Re: [SLUG] Occassional freeze-up in Ubuntu 5.10

2006-10-10 Thread WJ Bundy
I was looking for a solution in theSLUG  archives for Ubuntu 2.6.12 
locking up after going in screen-saver mode.

Has any fix been found for this eventually?
regards
--
SLUG - Sydney Linux User's Group Mailing List - http://slug.org.au/
Subscription info and FAQs: http://slug.org.au/faq/mailinglists.html


Re: [SLUG] Occassional freeze-up in Ubuntu 5.10

2006-10-10 Thread Rev Simon Rumble
This one time, at band camp, WJ Bundy wrote:
 I was looking for a solution in theSLUG  archives for Ubuntu 2.6.12 
 locking up after going in screen-saver mode.
 Has any fix been found for this eventually?

Is this on a laptop?  Try turning off the Suspend and Hibernate stuff.  
Many laptops behave badly when suspending or hibernating.

-- 
Rev Simon Rumble [EMAIL PROTECTED]
www.rumble.net

The Tourist Engineer
Nerds need vacations too.
http://engineer.openguides.org/

Hockey is a sport for white men.
Basketball is a sport for black men.
Golf is a sport for white men dressed like black pimps.

- Tiger Woods
-- 
SLUG - Sydney Linux User's Group Mailing List - http://slug.org.au/
Subscription info and FAQs: http://slug.org.au/faq/mailinglists.html


Re: [SLUG] Occassional freeze-up in Ubuntu 5.10

2006-05-28 Thread Simon Wong
On Fri, 2006-05-26 at 14:57 +1000, John Clarke wrote:
 Do you have an answer for my second question: How can I find the source
 difference between two versions of a package?

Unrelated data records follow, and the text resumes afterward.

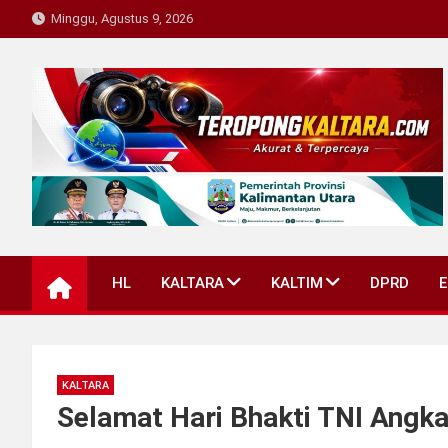
Skip
Minggu, Agustus 9, 2026
to
content
Teropong Kaltara
Beranda Informasi Kalimantan Utara
HL
KALTARA
KALTIM
DPRD
KALTARA
Selamat Hari Bhakti TNI Angk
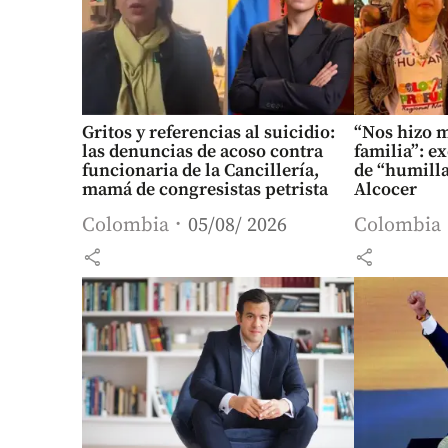
Gritos y referencias al suicidio:
“Nos hizo 
las denuncias de acoso contra
familia”: e
funcionaria de la Cancillería,
de “humill
mamá de congresistas petrista
Alcocer
Colombia
05/08/ 2026
Colombia
share
share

Not sure exactly.  Does the source package page have any details?
There's the Debian/Ubuntu changelog but that will not give you an exact
diff.

I'd try going to the package's web page via packages.debian.org then
follow the links at the bottom of the page to the source packages etc
and see what you can find.

HTH


-- 
Simon Wong [EMAIL PROTECTED]

-- 
SLUG - Sydney Linux User's Group Mailing List - http://slug.org.au/
Subscription info and FAQs: http://slug.org.au/faq/mailinglists.html


Re: [SLUG] Occassional freeze-up in Ubuntu 5.10

2006-05-25 Thread Simon Wong
On Fri, 2006-05-19 at 18:39 +1000, John Clarke wrote:
 And if anyone can tell me how to downgrade my kernel package
 I'd be grateful.  I'd also like to know how to find the source
 difference between any two arbitrary package versions.

To install a specific version of a package do something like:

$ sudo apt-get --reinstall install linux-686=2.6.12.16.1

You'll need to pin that version though to stop it upgrading
automatically.

Do that through Synaptic with the force version menu item.


-- 
Simon Wong [EMAIL PROTECTED]

-- 
SLUG - Sydney Linux User's Group Mailing List - http://slug.org.au/
Subscription info and FAQs: http://slug.org.au/faq/mailinglists.html


Re: [SLUG] Occassional freeze-up in Ubuntu 5.10

2006-05-25 Thread John Clarke
On Fri, May 26, 2006 at 02:37:52 +1000, Simon Wong wrote:
 On Fri, 2006-05-19 at 18:39 +1000, John Clarke wrote:
  And if anyone can tell me how to downgrade my kernel package
  I'd be grateful.  I'd also like to know how to find the source
  difference between any two arbitrary package versions.
 
 To install a specific version of a package do something like:
 
 $ sudo apt-get --reinstall install linux-686=2.6.12.16.1

Thanks Simon.

Do you have an answer for my second question: How can I find the source
difference between two versions of a package?


Cheers,

John
-- 
Sigh... What the fsck it is about GUI stuff that makes its authors to produce 
mind-boggling amount of excrements and attempt to pass them for programs?
-- Alexander Viro
-- 
SLUG - Sydney Linux User's Group Mailing List - http://slug.org.au/
Subscription info and FAQs: http://slug.org.au/faq/mailinglists.html


[SLUG] Occassional freeze-up in Ubuntu 5.10

2006-05-19 Thread elliott-brennan

Hi all,

I have a

P4 3GHz
1G RAM

Until recently I was running FC4 on the same 
machine. I installed Ubuntu 5.10 (with KDE) approx 
three weeks ago. Over the last three days, the 
machine has started to freeze. Running at the time 
is usually Konqueror (one instance), gkrellm (one 
instance), Thunderbird 1.5 and Firefox 1.5 
(sometimes with two to four tabs open).


I've only been running Firefox recently (usually 
run Opera).


I'm usually able to kill X and log back in (though 
this takes some time to achieve)... as everything 
is running *extremely* slow, if at all, at the time.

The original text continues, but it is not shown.